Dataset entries
- - - - - - -

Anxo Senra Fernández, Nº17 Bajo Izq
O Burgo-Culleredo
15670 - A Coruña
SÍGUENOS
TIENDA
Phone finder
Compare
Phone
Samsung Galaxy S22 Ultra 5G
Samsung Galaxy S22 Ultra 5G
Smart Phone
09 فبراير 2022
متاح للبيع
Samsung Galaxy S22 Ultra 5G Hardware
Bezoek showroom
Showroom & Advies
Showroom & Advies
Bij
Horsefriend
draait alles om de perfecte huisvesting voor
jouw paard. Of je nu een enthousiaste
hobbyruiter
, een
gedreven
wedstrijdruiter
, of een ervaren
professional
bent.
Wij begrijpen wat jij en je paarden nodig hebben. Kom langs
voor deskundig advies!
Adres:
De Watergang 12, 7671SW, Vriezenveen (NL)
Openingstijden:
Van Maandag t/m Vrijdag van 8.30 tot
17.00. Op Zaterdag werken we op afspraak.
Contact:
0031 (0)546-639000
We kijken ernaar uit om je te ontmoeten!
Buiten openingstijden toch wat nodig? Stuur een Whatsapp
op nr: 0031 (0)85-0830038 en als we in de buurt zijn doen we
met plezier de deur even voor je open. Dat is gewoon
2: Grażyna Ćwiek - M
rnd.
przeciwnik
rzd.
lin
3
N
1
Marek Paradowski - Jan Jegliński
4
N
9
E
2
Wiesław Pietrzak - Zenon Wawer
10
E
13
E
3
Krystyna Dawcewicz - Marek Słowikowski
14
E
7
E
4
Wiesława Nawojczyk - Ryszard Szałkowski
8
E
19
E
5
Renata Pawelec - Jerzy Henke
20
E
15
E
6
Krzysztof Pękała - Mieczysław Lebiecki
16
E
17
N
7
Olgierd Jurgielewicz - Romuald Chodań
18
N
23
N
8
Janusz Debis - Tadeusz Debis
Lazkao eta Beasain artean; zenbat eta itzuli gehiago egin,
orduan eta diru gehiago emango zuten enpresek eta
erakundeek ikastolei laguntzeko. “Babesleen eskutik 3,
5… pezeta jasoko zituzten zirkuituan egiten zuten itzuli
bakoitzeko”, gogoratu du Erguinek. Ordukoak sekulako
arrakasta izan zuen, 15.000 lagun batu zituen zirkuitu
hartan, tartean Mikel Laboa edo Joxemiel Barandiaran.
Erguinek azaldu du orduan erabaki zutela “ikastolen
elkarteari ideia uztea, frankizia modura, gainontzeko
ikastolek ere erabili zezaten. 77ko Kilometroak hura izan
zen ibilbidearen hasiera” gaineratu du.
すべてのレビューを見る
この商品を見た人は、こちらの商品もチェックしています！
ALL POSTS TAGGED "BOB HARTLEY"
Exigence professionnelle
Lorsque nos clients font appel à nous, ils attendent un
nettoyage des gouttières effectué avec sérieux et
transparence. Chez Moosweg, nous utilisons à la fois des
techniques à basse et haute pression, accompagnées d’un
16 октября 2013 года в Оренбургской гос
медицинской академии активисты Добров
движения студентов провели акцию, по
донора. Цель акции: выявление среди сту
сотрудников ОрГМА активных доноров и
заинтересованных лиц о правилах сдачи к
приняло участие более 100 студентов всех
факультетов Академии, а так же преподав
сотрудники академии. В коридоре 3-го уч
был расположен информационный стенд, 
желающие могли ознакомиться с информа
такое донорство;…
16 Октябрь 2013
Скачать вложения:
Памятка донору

- - - - - - -

Your objective: State how many lines in the data include the string "Erguinek". Nothing else belongs in the reply.

Solution to this task: 2